Victor x Yuri - Thank You

A/N: I'm back with another one shot today! This one has feels (or at least its supposed to.) You have been warned. This will be like the year after the show's end. Sorry if I get anything wrong or write something that makes no sense...


Yuri's POV


Again. I have to do it again. Skate Canada is only 2 weeks away. I need to do well there and qualify for the Grand Prix final to compete with Victor this time. I. Have. To. Get. This. Right. My mind swirled with desperate, jumbled thoughts, threatening to spill over and throw me into yet another panic attack.


I prepared for a quadruple toeloop, then jumped into the air. One rotation... Two... I fell. Right on my butt. Ouch.


I looked over to Victor, who had been watching my practice today. He was juggling coaching me and preparing himself, and tried to come for my practice twice a week. He choreographed my two programs again this year. He should be the one struggling. But no, I am. I couldn't even land a jump. Yes, it was a quad, but I shouldn't he failing so hard! I'm sorry, Victor. I'm wasting your time, aren't I?


Victor appeared to be in deep thought, with his hand on his chin and his eyes trained on me as if I were a math problem that needed to be solved. Yeah, that's right. A problem. I stood up and reluctantly skated over to him, with my head down.


"Maybe you should call it a day, Yuri...you're just tired is all, you'll do fine tomorrow." Victor said after a silent moment.
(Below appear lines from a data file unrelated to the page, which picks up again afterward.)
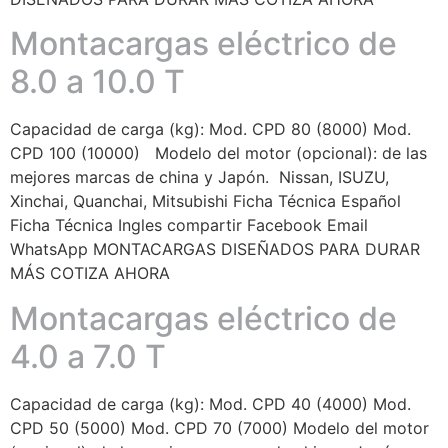
Montacargas eléctrico de
8.0 a 10.0 T
Capacidad de carga (kg): Mod. CPD 80 (8000) Mod.
CPD 100 (10000) Modelo del motor (opcional): de las
mejores marcas de china y Japón. Nissan, ISUZU,
Xinchai, Quanchai, Mitsubishi Ficha Técnica Español
Ficha Técnica Ingles compartir Facebook Email
WhatsApp MONTACARGAS DISEÑADOS PARA DURAR
MÁS COTIZA AHORA
Montacargas eléctrico de
4.0 a 7.0 T
Capacidad de carga (kg): Mod. CPD 40 (4000) Mod.
CPD 50 (5000) Mod. CPD 70 (7000) Modelo del motor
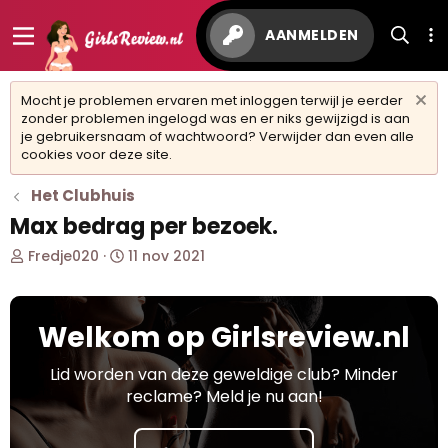
AANMELDEN
Mocht je problemen ervaren met inloggen terwijl je eerder
zonder problemen ingelogd was en er niks gewijzigd is aan
je gebruikersnaam of wachtwoord? Verwijder dan even alle
cookies voor deze site.
Het Clubhuis
Max bedrag per bezoek.
O
S
Fredje020
11 nov 2021
n
t
d
a
e
r
Welkom op Girlsreview.nl
r
t
w
d
e
a
Lid worden van deze geweldige club? Minder
r
t
reclame? Meld je nu aan!
p
u
s
m
t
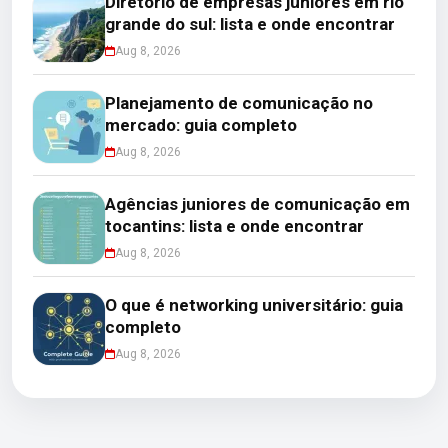
Diretório de empresas juniores em rio
grande do sul: lista e onde encontrar
Aug 8, 2026
Planejamento de comunicação no
mercado: guia completo
Aug 8, 2026
Agências juniores de comunicação em
tocantins: lista e onde encontrar
Aug 8, 2026
O que é networking universitário: guia
completo
Aug 8, 2026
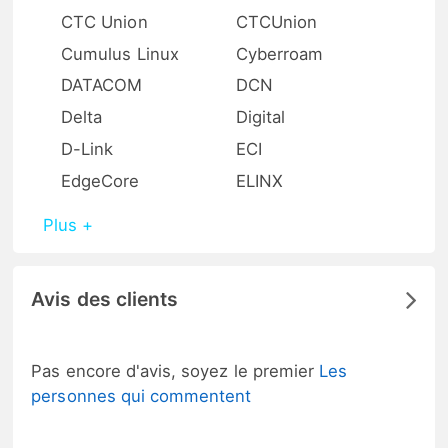
CTC Union
CTCUnion
Cumulus Linux
Cyberroam
DATACOM
DCN
Delta
Digital
D-Link
ECI
EdgeCore
ELINX
Plus +
Avis des clients
Pas encore d'avis, soyez le premier
Les
personnes qui commentent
"Its been like this for the past two weeks, Victor! I'm a failure and you know it!" I said angrily, snapping at him.


"'Just have more faith that I'm going to win than I do' is what you told me, Yuri." Victor said calmly. "I have faith in you. I believe in you." He sighed. "And when I came to Hasetsu, do you remember what I said?" He asked, pausing for a moment. "'Starting today, I'll be your coach. You'll make it to the Grand Prix Final, and you're going to win...' or something like that...I forget things a lot..."


I looked Victor in the eye, with tears pouring down my face now and said, "How can I have faith in myself if all I do is bring my own coach down and ruin his career and make his life harder? How can I believe in myself if I keep failing, time and time again?!"


It was silent for a long time after that.


"...Yuri...Didn't I just tell you?...I'm pretty sure I did...I believe in you...even if everyone in he world gives up on you...even if everything falls apart...even if I can't be the best I can be...I'll keep believing, because you...are you, and you have the potential, the drive to be the greatest skater in ice skating history..." Victor's voice trailed off.


"...And all it takes..." His voice grew quieter, softer, gentle and careful, as if talking to a fragile baby, as if anything louder would shatter the boy in front of him, me.


"...is one little, insignificant firefly, in the midst of a dark fog, to light up as if to say, "I believe.""


"That's it."


"And I'll be that firefly. I'll keep believing in you..." His voice was only a whisper now.


He pulled me into a warm embrace, one that felt like, ironically, a human-sized firefly's warm glow. He let me cry on his shoulder, let me empty my feelings out, my stress. He didn't mind comforting me, just silently held me and rubbed small circles on my back.


"Thank you." I whispered.


A/N: Was that okay? Sorry if it was cheesy...or boring...or a failure...*cough* Yuri much? *cough*


Anyways, thanks for sticking around and still reading this one shot series. I hope you enjoyed this one!